Record-breaking fires in California, Oregon and Washington, many sparked by lightning strikes, have burnt huge areas over the last month.
The smoke from the fires has not only reached Vermont, last week it also reached Europe, according to BBC.
The haze was visible last week in the Green Mountain State because of jet stream action.
Although there are photographs and news stories galore about the poor air quality in California because of blazes being battled currently, the haze here was too high to have an impact on breathing, said meteorologist Eric Evenson with the National Weather Service in Burlington.
While tragic, on the eastern part of the country, the effects of the fires have proven photogenic. Shelburne Town Manager Lee Krohn sent a landcape photo of the orange sky.
He recommended paying attention to what you focus on when shooting photos of the haze, particularly if using auto-focus.
Evenson said the haze is also not going to have much long-term impact on local weather either, although it might have lowered the temperature last week a degree or two.
“Usually when we get situations where air quality can be an issue from fires, a lot of different fires might be in Quebec and the smoke comes down over our area,” Evenson said. “Because this was transported by the jet stream and so high up in the atmosphere, it allowed it to kind of make for easy conditions.”
If smoke is low enough to impact visibility it can impact air quality.
“It came at such a high level that it is more of a kind of a gee-whiz kind of thing than impactful weather wise,” he said.
Getting smoky haze from fires far away is not a common occurrence but it does happen, Evenson said. Two years ago, smoke from wildfires in western Canada and Alaska made it to the sky over Vermont.
The haze moved out at the end of last week when the flow patterns of the jet stream shifted and were coming out of Ontario and Quebec where the sky was clear of smoke.
But, Evenson said, towards the middle of this week it looked like the prevailing winds may have shifted and we may be getting more upper level wind from western Canada and British Columbia.
So, by the time this newspaper has been printed, the sky may have turned hazy again.
Things may be looking up for firefighters and people threatened by fires in Oregon and Washington because this is the time of year when systems carrying precipitation move in, Evenson said.
The bad news for the Golden State is those rainy systems often have a hard time moving down into California, he said.

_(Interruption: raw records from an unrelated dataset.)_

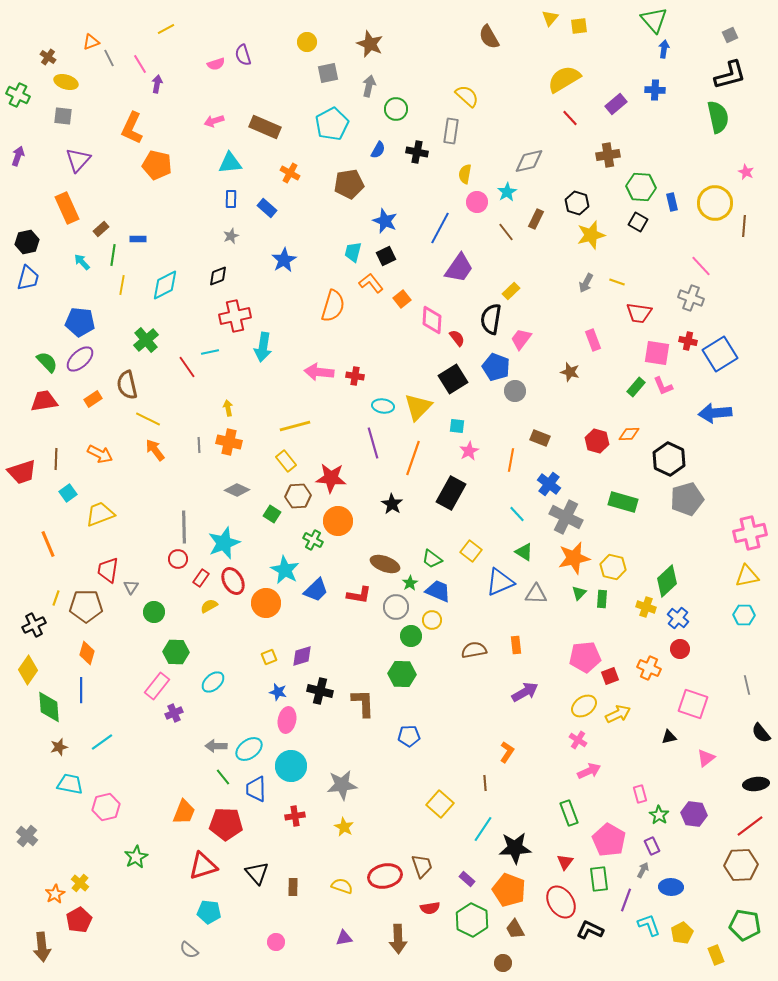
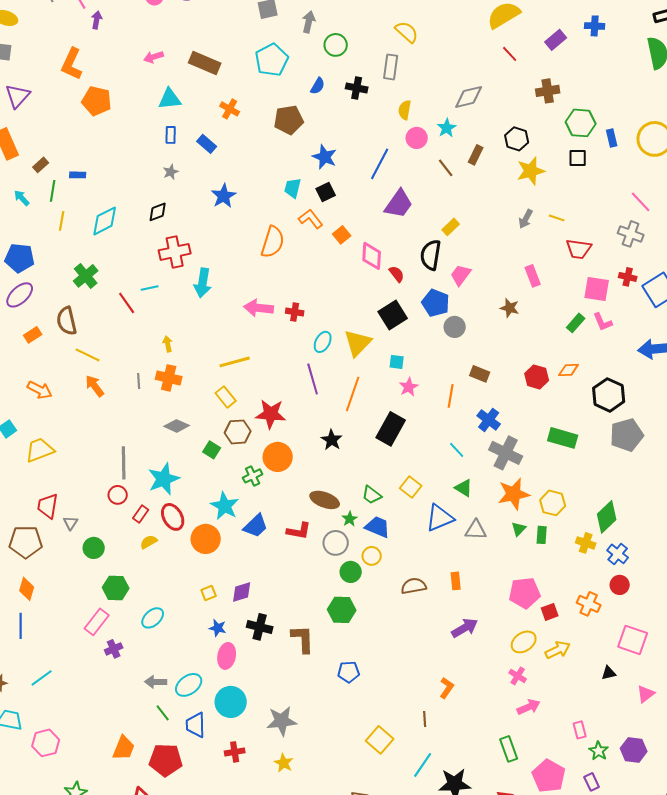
black square: (638, 222) -> (578, 158), turned -30
cyan ellipse: (383, 406) -> (323, 342), turned -70
green cross: (313, 540) -> (253, 476), turned 36

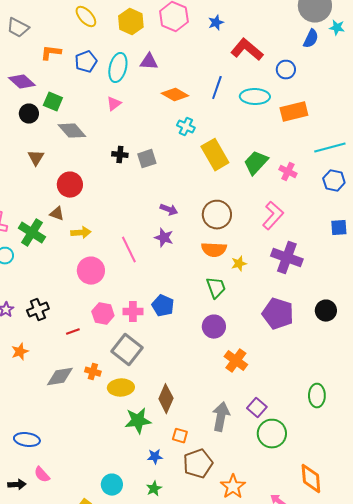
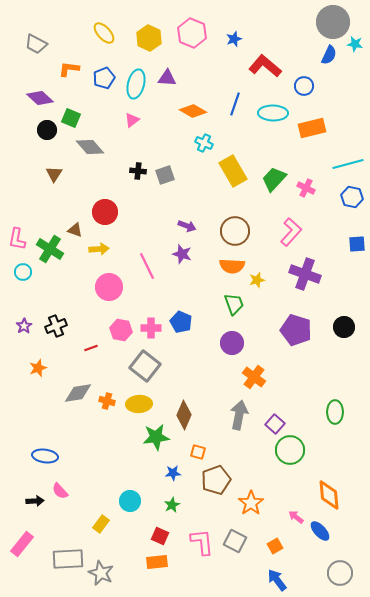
red circle: (70, 185) -> (105, 212), moved
orange cross: (93, 372) -> (107, 401), moved
gray arrow: (221, 417) -> (239, 415), moved

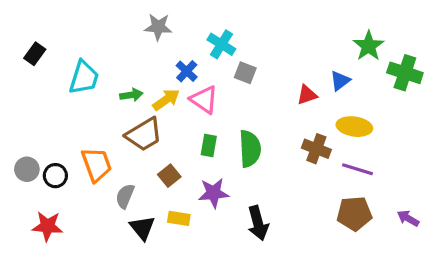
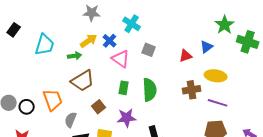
gray square: (245, 73) -> (149, 50), moved
yellow arrow: (166, 100) -> (89, 41), moved
brown cross: (316, 149) -> (192, 90), turned -30

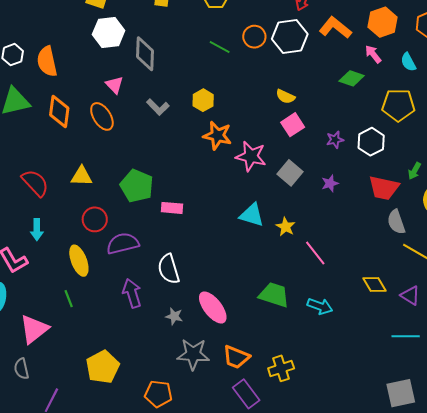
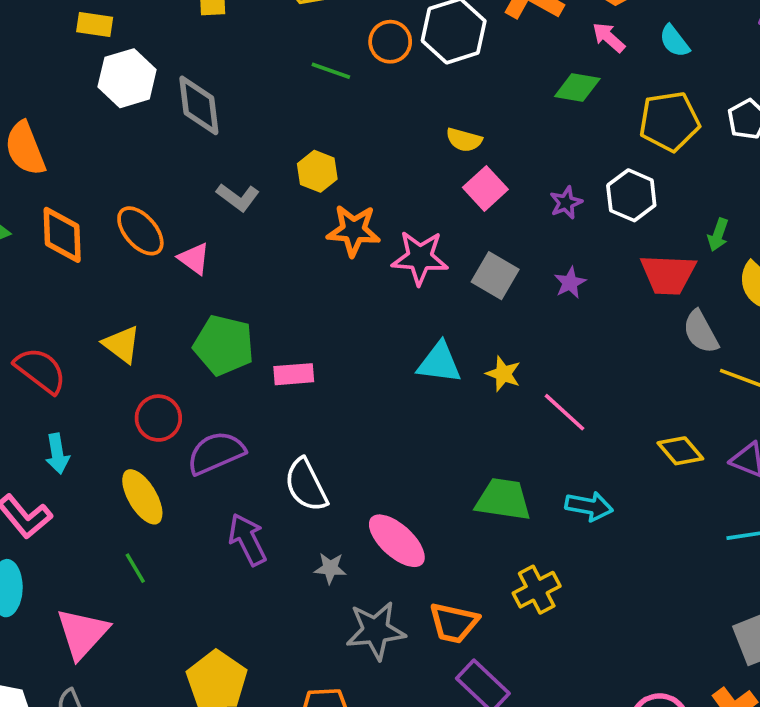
pink triangle: (114, 85) -> (194, 259), moved
yellow triangle: (82, 176) -> (122, 344), turned 45
yellow cross: (281, 368) -> (537, 590), moved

The outlook for fires is bad into October for California when the prevailing winds often become strong, which helps to spread wildfires, he said.
“I’d venture to say we’re definitely going to see the fire situation persisting in California for quite for quite some time,” Evenson said.
Since the smoke is so high in the atmosphere here, it won’t have much impact on the forecast for winter, he said.
But what will the forecast be?
The official prediction about whether the coming winter will be warm or cold won’t be made until next month. He said the three-month prediction is for normal temperatures and precipitation for us through December.